Iwan Pawlowitsch drückte die Hand auf die Augen und versank in Gedanken, während Jekaterina Petrowna die schon zerfallenden roten Holzscheite mit dem Schürhaken bearbeitete. Er seufzte auf und sagte:

»Nun, von mir aus, verbrennen Sie alles.«

»Ich glaube, das ist wirklich das vernünftigste.«

Und sie stopfte mit Mühe das ganze Paket in das Ofenloch. Dicker Rauch zog durch das Zimmer. Iwan Pawlowitsch bemerkte:

»Nichts als Rauch! So viele Jahre Leben, Arbeit, Freude und Sorge um viele Menschen, und alles wird zu Rauch!«

»Es wird auch Feuer geben!« bemerkte die Witwe auflachend. »Nur kein dauerndes; außerdem noch ein Häuflein Asche.«

»Ist hier alles dabei?« fragte Jegerew, auf das Paket, das schon in Flammen stand, zeigend.

»Alles«, erwiderte Jekaterina Petrowna bestimmt. »Gehen Sie jetzt: ich muß die Fenster aufmachen und das Zimmer lüften. Es darf Sie hier auch niemand sehen.«

Jekaterina Petrowna geleitete auch den zweiten Besucher hinaus, betastete die unter der Tischdecke versteckten Papiere und begab sich zum Frühstück.

Der heiße Tag führte zu einem kurzen Gewitter mit lustig rauschendem Regen. Sonja trat in ihrem altmodischen Hut und der ewigen Pelerine, eine Reisetasche in der Hand, ins Eßzimmer und sagte zu Jossif, der am Tisch saß:

»Joseph, lebe wohl, ich verreise.«

»Du verreist? Wohin?«

»Nach Petersburg, zu Ljolja. Ich habe von ihr einen Brief erhalten. Und deinetwegen bin ich unbesorgt.«

»Sonja, was fangen wir ohne dich an?«

»Du bist auf dem richtigen Wege, ich werde dir schreiben; wenn es einmal nötig ist, komme ich zurück. Andrej wird hier sein.«

»Ich kann es gar nicht fassen, daß du so plötzlich weggehst. Das ist doch kein Traum?«

»Nein, durchaus nicht. Die Pferde stehen ja schon bereit; der Regen ist vorbei.«

Sie traten beide ans Fenster: ein riesengroßer Regenbogen überspannte als siebenfarbige Brücke den ganzen Himmel, und die Sonne funkelte auf den nassen Gräsern und Blättern.
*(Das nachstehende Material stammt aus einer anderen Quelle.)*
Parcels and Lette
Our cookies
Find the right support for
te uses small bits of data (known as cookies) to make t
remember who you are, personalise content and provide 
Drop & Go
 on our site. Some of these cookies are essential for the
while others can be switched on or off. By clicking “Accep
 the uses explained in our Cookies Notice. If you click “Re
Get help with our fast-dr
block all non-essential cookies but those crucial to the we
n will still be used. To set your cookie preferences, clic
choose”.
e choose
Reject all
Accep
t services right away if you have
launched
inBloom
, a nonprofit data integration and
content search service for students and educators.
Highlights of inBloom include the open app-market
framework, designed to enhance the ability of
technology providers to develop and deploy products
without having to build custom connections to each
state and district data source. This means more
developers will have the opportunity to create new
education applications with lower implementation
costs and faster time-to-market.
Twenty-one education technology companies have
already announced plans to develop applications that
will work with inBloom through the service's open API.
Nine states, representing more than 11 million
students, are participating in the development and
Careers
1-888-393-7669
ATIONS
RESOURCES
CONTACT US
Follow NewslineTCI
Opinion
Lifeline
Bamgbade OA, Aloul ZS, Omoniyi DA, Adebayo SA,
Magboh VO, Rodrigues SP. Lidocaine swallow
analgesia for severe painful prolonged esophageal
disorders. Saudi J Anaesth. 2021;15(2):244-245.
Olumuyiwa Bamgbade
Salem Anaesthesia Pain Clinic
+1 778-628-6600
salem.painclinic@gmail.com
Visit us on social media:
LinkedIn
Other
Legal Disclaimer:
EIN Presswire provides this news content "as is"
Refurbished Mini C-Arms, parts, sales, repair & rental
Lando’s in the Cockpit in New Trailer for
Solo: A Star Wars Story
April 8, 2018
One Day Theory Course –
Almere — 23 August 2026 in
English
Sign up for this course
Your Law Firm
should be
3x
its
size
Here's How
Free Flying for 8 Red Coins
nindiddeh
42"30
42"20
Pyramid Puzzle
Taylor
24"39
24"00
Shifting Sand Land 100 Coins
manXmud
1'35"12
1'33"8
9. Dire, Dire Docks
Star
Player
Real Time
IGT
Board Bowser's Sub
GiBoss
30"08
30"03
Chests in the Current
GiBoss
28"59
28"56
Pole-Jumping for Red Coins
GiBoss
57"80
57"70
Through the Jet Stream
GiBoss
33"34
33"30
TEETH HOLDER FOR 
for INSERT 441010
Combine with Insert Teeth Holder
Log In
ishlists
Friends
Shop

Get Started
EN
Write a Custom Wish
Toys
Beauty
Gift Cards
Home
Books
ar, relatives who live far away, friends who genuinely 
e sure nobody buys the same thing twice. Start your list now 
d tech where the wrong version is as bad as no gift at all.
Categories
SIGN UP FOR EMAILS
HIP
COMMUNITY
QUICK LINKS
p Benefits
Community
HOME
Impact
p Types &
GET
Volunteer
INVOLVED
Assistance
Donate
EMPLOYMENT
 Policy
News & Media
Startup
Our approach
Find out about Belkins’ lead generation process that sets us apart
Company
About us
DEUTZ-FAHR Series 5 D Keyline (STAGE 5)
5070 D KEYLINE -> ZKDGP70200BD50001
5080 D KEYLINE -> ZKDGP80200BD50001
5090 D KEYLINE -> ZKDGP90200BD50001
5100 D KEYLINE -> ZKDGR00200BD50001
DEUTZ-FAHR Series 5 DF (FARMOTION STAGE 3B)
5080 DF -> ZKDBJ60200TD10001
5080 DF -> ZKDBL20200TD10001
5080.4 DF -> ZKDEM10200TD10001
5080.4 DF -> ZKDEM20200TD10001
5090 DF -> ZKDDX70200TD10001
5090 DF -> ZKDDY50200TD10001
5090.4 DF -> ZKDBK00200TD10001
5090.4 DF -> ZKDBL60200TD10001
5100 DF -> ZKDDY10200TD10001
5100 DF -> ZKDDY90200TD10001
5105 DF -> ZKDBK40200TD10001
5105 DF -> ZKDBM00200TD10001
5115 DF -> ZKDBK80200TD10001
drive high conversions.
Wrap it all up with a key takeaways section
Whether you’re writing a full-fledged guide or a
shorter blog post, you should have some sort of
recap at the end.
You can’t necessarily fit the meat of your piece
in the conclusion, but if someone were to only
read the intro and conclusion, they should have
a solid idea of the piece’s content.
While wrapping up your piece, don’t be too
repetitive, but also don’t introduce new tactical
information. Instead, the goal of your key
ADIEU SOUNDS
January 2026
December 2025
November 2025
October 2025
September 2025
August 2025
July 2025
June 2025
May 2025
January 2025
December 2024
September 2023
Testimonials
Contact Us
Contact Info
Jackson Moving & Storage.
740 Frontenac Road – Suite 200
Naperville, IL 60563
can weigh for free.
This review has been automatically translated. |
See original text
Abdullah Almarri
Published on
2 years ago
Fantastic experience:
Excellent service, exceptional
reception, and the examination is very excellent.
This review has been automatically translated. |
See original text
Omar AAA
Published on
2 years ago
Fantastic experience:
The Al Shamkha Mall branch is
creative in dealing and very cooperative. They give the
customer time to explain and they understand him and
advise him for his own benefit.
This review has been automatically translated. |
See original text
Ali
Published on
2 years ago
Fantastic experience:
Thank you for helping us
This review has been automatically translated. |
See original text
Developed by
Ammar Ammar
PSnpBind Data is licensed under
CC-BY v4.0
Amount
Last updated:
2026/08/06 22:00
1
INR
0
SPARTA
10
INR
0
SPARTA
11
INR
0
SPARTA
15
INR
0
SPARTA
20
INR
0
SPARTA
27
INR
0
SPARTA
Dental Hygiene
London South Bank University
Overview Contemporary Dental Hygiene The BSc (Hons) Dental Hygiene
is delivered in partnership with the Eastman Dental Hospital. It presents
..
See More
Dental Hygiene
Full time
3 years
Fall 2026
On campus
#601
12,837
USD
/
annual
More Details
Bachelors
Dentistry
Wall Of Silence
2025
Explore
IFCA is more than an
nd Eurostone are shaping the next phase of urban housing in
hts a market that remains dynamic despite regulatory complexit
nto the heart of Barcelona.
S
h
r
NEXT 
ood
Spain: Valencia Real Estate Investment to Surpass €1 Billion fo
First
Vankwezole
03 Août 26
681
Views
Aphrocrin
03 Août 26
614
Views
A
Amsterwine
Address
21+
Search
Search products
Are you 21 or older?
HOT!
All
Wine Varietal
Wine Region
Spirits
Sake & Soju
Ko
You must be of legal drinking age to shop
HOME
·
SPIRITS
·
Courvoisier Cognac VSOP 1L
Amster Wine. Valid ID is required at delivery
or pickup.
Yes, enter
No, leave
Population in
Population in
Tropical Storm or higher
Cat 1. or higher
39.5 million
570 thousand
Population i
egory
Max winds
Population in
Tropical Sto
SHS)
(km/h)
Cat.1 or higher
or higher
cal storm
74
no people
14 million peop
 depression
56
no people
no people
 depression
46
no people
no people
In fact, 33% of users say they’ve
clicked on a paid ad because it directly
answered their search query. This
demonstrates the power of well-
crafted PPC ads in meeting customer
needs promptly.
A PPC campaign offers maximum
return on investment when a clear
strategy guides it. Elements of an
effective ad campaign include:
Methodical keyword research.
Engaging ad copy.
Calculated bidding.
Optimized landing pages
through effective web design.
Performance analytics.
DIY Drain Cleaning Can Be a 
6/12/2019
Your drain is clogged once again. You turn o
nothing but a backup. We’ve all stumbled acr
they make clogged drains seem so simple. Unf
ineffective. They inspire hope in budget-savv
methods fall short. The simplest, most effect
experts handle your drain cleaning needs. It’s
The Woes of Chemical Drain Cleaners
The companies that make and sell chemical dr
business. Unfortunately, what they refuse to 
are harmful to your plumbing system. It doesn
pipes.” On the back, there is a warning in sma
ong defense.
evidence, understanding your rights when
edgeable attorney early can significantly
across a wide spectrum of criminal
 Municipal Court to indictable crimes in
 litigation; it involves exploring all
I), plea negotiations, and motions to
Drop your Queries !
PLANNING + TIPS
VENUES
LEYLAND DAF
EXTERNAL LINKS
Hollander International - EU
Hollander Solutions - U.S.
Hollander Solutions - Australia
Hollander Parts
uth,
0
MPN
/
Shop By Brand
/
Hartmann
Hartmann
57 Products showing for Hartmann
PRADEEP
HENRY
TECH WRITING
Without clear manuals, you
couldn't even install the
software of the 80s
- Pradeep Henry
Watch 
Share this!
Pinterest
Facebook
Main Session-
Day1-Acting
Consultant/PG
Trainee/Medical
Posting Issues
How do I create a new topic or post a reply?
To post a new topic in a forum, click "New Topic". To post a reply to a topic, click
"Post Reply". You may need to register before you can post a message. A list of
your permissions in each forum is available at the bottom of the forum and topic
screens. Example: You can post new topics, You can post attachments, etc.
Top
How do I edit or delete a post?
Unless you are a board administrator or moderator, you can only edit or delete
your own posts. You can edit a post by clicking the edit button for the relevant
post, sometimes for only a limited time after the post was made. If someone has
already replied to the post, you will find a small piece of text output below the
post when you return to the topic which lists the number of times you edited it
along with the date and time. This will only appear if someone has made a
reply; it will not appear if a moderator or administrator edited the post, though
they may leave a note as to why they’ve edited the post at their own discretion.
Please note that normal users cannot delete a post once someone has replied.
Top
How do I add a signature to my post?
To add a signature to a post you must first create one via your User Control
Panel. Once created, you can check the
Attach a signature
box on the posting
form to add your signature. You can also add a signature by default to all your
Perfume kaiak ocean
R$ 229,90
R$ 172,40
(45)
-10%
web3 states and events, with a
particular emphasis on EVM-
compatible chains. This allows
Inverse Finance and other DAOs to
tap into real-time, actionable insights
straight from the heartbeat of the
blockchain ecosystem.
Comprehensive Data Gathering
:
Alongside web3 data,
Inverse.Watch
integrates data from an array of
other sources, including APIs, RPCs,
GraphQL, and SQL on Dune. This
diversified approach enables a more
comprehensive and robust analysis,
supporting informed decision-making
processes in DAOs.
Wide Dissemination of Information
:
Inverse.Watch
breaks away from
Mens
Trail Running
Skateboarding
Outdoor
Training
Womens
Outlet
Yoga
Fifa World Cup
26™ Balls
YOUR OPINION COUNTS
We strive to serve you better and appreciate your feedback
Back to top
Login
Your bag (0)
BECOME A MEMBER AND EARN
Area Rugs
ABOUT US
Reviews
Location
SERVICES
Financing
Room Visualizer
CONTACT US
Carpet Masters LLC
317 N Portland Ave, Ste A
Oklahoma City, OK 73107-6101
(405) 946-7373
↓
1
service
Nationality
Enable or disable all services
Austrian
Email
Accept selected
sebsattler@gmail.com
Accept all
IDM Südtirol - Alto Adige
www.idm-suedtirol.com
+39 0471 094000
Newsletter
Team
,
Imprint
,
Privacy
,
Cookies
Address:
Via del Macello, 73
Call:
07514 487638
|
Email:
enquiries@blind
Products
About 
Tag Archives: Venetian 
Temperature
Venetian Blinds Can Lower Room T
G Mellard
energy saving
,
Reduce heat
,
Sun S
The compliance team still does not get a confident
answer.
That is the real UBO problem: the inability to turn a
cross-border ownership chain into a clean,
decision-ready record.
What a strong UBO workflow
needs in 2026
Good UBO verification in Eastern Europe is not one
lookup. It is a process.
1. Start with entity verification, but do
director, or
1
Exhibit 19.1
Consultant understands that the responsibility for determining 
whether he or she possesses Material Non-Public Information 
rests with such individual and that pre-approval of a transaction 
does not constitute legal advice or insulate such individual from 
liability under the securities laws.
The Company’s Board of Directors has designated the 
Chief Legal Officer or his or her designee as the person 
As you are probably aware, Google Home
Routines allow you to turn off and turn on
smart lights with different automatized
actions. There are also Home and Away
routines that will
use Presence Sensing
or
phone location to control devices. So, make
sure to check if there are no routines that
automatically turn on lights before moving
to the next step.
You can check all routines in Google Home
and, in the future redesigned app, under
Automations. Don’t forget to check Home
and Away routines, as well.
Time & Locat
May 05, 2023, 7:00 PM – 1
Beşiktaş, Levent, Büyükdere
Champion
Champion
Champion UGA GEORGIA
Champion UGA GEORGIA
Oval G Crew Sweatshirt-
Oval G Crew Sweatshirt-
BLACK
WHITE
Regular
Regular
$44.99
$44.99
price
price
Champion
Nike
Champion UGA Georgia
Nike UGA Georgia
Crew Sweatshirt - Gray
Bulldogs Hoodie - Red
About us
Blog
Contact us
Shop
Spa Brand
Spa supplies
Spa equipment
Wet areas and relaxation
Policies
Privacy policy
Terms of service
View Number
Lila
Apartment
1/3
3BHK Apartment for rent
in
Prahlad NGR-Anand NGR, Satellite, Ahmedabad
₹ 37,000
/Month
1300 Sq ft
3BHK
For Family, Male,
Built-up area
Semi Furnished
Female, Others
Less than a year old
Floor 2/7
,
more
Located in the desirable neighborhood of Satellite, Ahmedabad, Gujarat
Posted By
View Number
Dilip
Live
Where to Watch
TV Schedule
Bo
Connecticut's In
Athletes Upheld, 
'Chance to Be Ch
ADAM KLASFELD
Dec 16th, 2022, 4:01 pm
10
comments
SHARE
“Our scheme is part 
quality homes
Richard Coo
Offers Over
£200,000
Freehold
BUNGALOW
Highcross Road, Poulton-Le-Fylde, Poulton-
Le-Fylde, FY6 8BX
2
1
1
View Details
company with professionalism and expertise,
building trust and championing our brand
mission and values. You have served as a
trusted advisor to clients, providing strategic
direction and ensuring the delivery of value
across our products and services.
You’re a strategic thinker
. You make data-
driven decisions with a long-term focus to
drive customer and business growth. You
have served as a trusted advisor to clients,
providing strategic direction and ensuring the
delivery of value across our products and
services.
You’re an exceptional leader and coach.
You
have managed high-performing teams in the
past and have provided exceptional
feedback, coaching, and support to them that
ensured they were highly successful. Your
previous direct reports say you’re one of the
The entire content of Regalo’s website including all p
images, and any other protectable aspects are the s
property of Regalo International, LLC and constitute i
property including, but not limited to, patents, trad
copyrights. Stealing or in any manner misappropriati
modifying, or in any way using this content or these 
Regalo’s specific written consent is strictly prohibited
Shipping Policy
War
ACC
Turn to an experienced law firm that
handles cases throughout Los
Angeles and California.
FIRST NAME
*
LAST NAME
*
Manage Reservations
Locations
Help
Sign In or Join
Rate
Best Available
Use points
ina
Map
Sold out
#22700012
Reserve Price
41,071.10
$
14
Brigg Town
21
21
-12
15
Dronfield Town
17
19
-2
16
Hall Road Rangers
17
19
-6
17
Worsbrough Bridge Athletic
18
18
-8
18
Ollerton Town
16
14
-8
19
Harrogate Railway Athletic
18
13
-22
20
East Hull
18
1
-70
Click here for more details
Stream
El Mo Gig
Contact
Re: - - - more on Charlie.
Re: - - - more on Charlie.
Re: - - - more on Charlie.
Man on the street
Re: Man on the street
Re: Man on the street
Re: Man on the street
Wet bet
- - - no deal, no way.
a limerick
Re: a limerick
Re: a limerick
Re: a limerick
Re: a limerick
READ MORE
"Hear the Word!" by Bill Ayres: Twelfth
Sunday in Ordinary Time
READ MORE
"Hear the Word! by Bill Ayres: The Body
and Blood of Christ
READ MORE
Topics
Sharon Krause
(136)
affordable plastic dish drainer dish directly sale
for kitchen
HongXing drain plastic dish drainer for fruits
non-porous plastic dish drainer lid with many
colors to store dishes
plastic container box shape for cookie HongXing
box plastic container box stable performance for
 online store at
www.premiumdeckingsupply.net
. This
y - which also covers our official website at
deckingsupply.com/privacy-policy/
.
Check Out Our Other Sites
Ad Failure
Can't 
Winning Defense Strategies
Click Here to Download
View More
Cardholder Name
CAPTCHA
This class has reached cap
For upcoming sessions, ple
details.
»Joseph, bete! Wie herrlich ist das alles!« Und sie klopfte ihm mit ihrem kleinen Händchen so lange auf die Schulter, bis er sich vor der wunderbaren Brücke am Himmel bekreuzigte. Sonja bekreuzigte sich gleichfalls und sagte: »Jetzt lebe wohl. Du wirst nicht verlassen sein.«

Als Jekaterina Petrowna nach dem Frühstück auf ihr Zimmer zurückkehrte, waren die Papiere unter der Tischdecke verschwunden.